Israel's Cabinet has decided to step up its military offensive against the Palestinians in response to a fresh suicide bomb and shooting attack that left 13 Israelis dead and more than 100 wounded.

Within hours of the two attacks, Israel launched an air and sea attack on Palestinian leader Yasser Arafat's showpiece headquarters in Gaza, completely destroying the building where Mr. Arafat used to greet world leaders. But the destruction of the greatest symbol of Palestinian authority was apparently considered an insufficient response for Israel's Cabinet.
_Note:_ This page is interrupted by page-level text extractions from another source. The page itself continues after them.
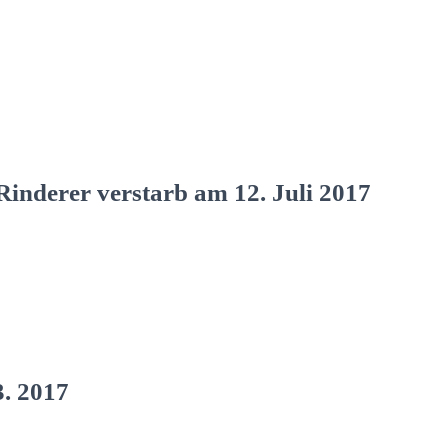
inderer verstarb am 12. Juli 2017
. 2017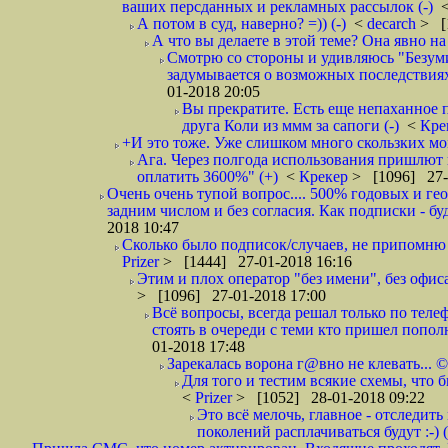
ваших персданных и рекламных рассылок (-)
А потом в суд, наверно? =)) (-)
<
decarch
> [
А что вы делаете в этой теме? Она явно на д
Смотрю со стороны и удивляюсь "Безумию
задумывается о возможных последствия
01-2018 20:05
Вы прекратите. Есть еще непаханное 
друга Коли из ммм за сапоги (-)
<
Кре
+И это тоже. Уже слишком много скользких мо
Ага. Через полгода использования пришлют п
оплатить 3600%" (+)
<
Крекер
> [1096] 27-
Очень очень тупой вопрос.... 500% годовых и ге
задним числом и без согласия. Как подписки - бу
2018 10:47
Сколько было подписок/случаев, не припомню 
Prizer
> [1444] 27-01-2018 16:16
Этим и плох оператор "без имени", без офиса
> [1096] 27-01-2018 17:00
Всё вопросы, всегда решал только по телеф
стоять в очереди с теми кто пришел попол
01-2018 17:48
Зарекалась ворона г@вно не клевать... ©
Для того и тестим всякие схемы, что б
<
Prizer
> [1052] 28-01-2018 09:22
Это всё мелочь, главное - отследит
поколений расплачиваться будут :-) (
In its regular session, it backed an intensification of military actions in the West Bank and Gaza Strip.

An Israeli government official says the response to Palestinian attacks would be "in line with strategy already approved: continuous operations aimed at stopping the attacks."

There seems little hope of the violence ending soon, but Israeli Prime Minister Ariel Sharon says he will do everything in his power to halt the conflict. While saying he considers that Israel is now at war with the Palestinians, he has offered to consider a cease-fire without waiting for a calm period of at least seven days, a condition he has always insisted on in the past.
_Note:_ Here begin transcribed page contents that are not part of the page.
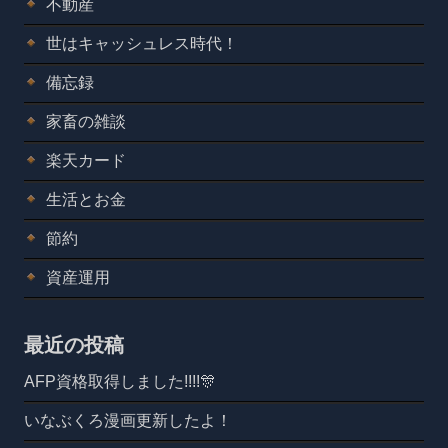
不動産
世はキャッシュレス時代！
備忘録
家畜の雑談
楽天カード
生活とお金
節約
資産運用
最近の投稿
AFP資格取得しました!!!!🎊
いなぶくろ漫画更新したよ！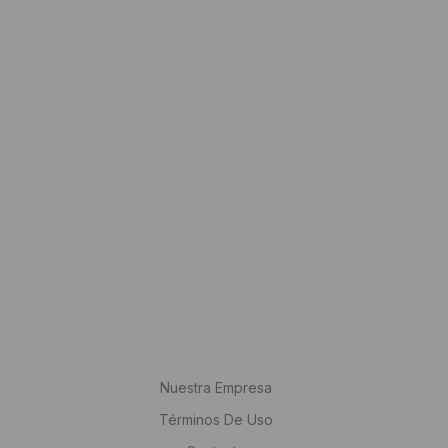
Nuestra Empresa
Términos De Uso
Jerusalem Mayor Ehud Olmert, speaking at the scene of the bombing, said the international community should stop criticizing Israel for defending itself. He said it is very easy to give advice from another part of the world. "It is entirely different when you have to face these people right here and these people do not listen to all these compromises and all these advises and all these analyses of political complications," Mr. Olmert said. "They want blood, and they want Jewish blood, and they want it as much as possible and that is what they are after."

Prime Minister Sharon says he welcomes a planned visit to the region later this week by U.S. Special Envoy Anthony Zinni.

The retired Marine Corps general is expected to call for the two sides to implement a cease-fire agreement mediated last year by the head of the Central Intelligence Agency, George Tenet.